* EXERCISE DESCRIPTION: Transcribe word for word each line from the one containing "We provide freshly" to the final line of the data, both included. Skip the pictures.

* RAW DATA:
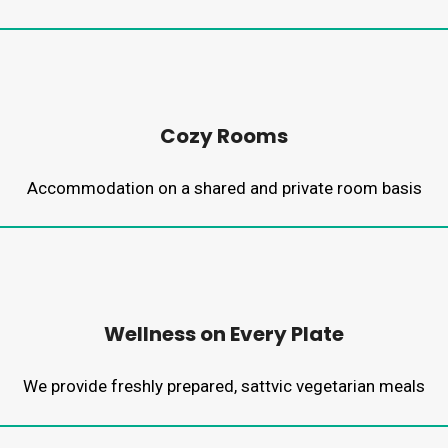
Cozy Rooms
Accommodation on a shared and private room basis
Wellness on Every Plate
We provide freshly prepared, sattvic vegetarian meals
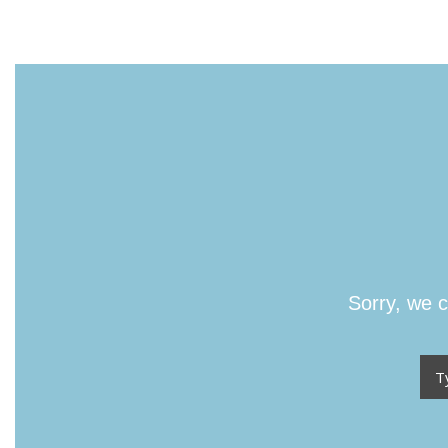
Sorry, we c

* RESPONSE TO THE TASK:
We provide freshly prepared, sattvic vegetarian meals
Sorry, we c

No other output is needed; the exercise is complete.